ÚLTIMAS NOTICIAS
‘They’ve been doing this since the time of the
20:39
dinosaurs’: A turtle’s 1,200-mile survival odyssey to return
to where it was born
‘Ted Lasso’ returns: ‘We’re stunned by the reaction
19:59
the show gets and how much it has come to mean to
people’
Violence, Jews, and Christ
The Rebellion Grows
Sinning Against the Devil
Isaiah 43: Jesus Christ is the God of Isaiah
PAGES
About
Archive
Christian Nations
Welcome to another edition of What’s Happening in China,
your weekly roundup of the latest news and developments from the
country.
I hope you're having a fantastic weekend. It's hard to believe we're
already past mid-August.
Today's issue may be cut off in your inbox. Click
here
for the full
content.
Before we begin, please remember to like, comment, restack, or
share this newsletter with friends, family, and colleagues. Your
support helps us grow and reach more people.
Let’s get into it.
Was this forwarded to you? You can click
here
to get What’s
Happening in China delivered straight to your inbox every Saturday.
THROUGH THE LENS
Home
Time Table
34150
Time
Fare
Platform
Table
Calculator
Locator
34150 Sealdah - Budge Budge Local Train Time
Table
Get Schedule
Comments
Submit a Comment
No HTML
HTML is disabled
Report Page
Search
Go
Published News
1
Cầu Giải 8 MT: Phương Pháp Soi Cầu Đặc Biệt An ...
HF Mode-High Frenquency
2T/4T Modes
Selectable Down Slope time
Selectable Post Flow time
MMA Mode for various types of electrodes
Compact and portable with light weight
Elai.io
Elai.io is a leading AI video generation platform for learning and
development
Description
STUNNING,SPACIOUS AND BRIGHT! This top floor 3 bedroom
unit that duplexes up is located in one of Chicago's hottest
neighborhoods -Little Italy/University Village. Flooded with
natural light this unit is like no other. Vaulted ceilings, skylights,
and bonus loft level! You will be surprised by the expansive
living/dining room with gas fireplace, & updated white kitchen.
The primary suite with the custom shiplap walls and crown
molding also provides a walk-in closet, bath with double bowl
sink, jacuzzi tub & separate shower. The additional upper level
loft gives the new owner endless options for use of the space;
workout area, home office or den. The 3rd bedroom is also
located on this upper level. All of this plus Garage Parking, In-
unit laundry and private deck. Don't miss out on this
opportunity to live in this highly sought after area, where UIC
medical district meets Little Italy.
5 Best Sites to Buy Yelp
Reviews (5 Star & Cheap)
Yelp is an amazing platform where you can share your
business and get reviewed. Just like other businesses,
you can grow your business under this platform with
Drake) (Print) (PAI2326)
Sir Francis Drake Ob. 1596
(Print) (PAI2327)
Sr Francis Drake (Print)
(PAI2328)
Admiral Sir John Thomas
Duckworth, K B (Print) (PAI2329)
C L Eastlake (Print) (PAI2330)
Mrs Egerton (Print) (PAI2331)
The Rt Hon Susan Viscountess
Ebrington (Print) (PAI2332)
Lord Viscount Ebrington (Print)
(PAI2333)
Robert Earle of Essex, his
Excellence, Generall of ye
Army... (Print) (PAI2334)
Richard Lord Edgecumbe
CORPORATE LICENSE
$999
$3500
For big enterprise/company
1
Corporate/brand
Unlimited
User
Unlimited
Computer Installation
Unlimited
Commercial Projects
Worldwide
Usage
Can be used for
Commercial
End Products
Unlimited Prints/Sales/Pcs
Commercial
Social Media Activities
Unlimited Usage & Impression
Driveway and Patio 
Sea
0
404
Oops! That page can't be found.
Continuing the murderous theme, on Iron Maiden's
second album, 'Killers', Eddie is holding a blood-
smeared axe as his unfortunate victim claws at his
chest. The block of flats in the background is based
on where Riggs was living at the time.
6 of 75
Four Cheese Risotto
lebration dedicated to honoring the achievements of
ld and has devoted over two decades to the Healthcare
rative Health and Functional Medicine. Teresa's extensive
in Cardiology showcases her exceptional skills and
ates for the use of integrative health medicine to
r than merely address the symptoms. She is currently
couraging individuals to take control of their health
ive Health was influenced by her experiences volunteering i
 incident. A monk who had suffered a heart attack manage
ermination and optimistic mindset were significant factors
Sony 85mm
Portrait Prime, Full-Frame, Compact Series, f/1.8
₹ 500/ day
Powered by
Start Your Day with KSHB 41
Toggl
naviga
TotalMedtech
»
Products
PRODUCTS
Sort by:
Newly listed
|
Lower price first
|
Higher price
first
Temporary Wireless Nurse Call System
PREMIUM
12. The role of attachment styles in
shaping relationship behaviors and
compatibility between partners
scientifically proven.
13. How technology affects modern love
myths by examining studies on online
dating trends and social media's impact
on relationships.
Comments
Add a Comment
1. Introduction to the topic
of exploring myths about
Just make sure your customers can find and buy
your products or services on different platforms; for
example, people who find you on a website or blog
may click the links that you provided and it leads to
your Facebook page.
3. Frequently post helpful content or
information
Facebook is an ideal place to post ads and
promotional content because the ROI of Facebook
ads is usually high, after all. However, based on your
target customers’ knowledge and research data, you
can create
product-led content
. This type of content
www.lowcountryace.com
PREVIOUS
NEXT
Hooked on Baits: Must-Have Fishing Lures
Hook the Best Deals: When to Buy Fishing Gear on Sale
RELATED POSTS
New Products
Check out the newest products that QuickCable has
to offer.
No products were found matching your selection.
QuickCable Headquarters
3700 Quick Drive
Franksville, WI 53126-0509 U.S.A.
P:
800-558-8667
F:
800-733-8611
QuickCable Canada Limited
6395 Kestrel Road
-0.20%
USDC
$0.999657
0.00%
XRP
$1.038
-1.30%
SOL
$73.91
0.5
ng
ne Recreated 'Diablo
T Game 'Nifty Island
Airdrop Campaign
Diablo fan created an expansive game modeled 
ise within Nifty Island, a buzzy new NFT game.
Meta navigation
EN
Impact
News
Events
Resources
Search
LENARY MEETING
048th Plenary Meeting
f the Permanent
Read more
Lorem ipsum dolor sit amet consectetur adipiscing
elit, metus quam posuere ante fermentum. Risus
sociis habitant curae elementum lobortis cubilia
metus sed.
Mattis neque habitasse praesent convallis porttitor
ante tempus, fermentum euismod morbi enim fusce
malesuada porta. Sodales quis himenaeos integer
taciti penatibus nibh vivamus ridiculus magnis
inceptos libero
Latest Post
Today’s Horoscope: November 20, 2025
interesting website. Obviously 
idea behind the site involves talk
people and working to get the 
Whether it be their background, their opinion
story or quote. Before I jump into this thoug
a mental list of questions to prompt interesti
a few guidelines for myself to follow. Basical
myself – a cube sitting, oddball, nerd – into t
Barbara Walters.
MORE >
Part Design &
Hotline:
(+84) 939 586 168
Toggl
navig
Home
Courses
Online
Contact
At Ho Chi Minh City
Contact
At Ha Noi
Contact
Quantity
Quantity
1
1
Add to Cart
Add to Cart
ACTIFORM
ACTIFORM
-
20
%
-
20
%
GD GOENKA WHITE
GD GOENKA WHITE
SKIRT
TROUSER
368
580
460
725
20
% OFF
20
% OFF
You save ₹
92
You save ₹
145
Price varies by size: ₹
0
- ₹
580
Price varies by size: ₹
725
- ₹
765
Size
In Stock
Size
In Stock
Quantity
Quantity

**The task**
Within the listing above, tally the lines where the word "into" occurs and write only the total.

**Answer to this exercise**
3